##### INPUT MATERIAL

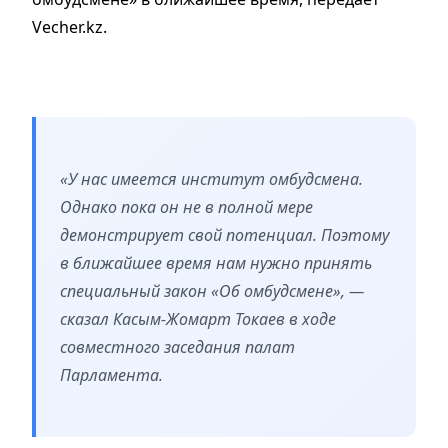
Vecher.kz.
«У нас имеется институт омбудсмена.
Однако пока он не в полной мере
демонстрирует свой потенциал. Поэтому
в ближайшее время нам нужно принять
специальный закон «Об омбудсмене», —
сказал Касым-Жомарт Токаев в ходе
совместного заседания палат
Парламента.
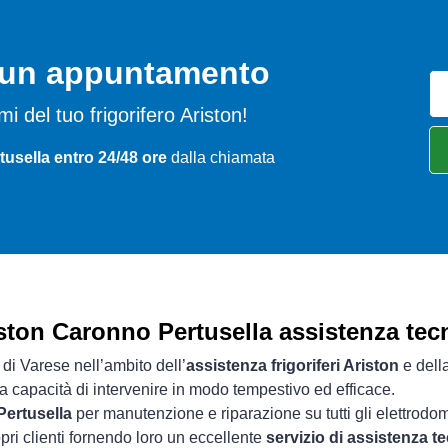
o un appuntamento
emi del tuo frigorifero Ariston!
usella entro 24/48 ore
dalla chiamata
ston Caronno Pertusella assistenza tec
 di Varese nell’ambito dell’
assistenza frigoriferi Ariston
e della
ua capacità di intervenire in modo tempestivo ed efficace.
Pertusella
per manutenzione e riparazione su tutti gli elettrodom
pri clienti fornendo loro un eccellente
servizio di assistenza t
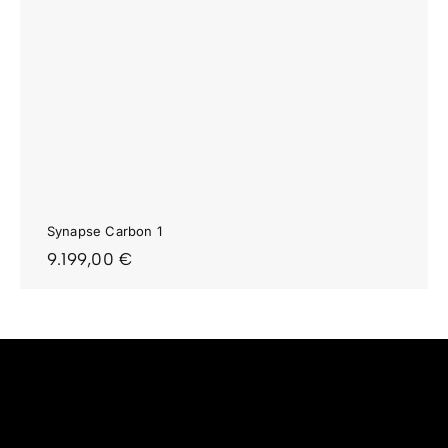
Synapse Carbon 1
9.199,00
€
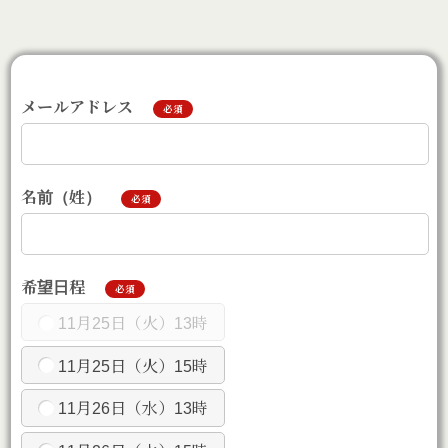
メールアドレス
必須
名前（姓）
必須
希望日程
必須
11月25日（火）13時
11月25日（火）15時
11月26日（水）13時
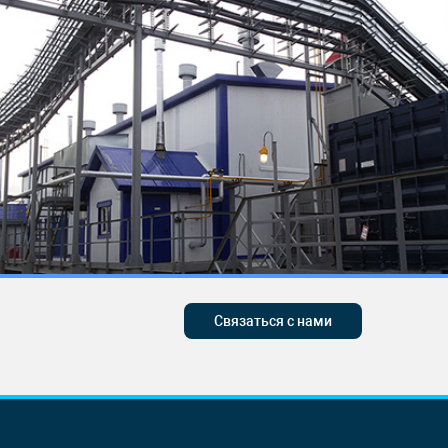
Связаться с нами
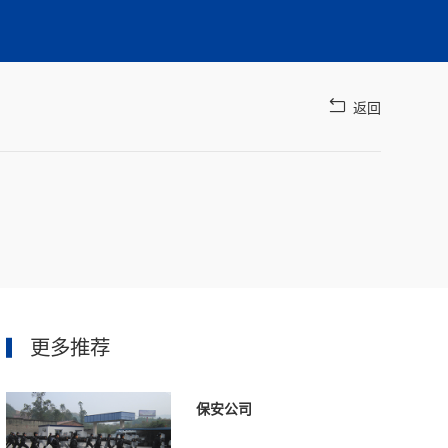
返回
更多推荐
保安公司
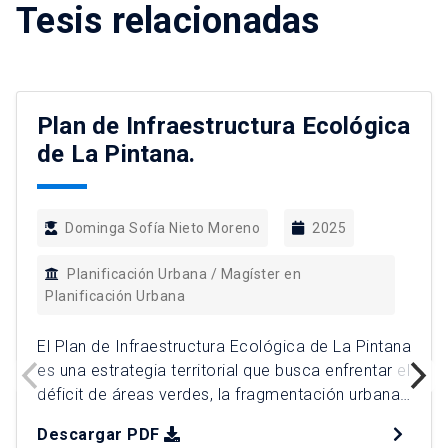
Tesis relacionadas
Plan de Infraestructura Ecológica
de La Pintana.
Dominga Sofía Nieto Moreno
2025
Planificación Urbana / Magíster en
Planificación Urbana
El Plan de Infraestructura Ecológica de La Pintana
es una estrategia territorial que busca enfrentar el
déficit de áreas verdes, la fragmentación urbana
y la vulnerabilidad ambiental que históricamente
Descargar PDF
han afectado a la comuna. A través de un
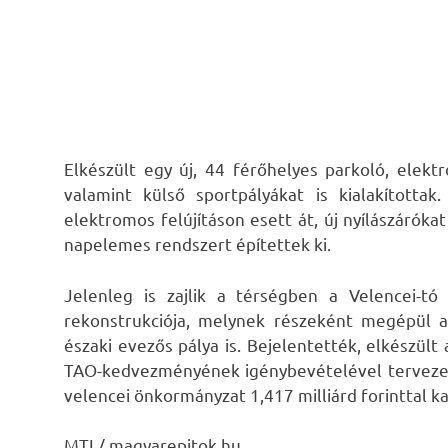
Elkészült egy új, 44 férőhelyes parkoló, elek
valamint külső sportpályákat is kialakítottak
elektromos felújításon esett át, új nyílászáróka
napelemes rendszert építettek ki.
Jelenleg is zajlik a térségben a Velencei-tó 
rekonstrukciója, melynek részeként megépül 
északi evezős pálya is. Bejelentették, elkészül
TAO-kedvezményének igénybevételével tervezet
velencei önkormányzat 1,417 milliárd forinttal ka
MTI / magyarepitok.hu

##########

ABOUT THIS TASK = Say again, word for word, the lines beginning at the top of the data and ending with the line that has "совместного заседания палат". Skip the pictures.

OUTPUT OF THE EXERCISE =
Vecher.kz.
«У нас имеется институт омбудсмена.
Однако пока он не в полной мере
демонстрирует свой потенциал. Поэтому
в ближайшее время нам нужно принять
специальный закон «Об омбудсмене», —
сказал Касым-Жомарт Токаев в ходе
совместного заседания палат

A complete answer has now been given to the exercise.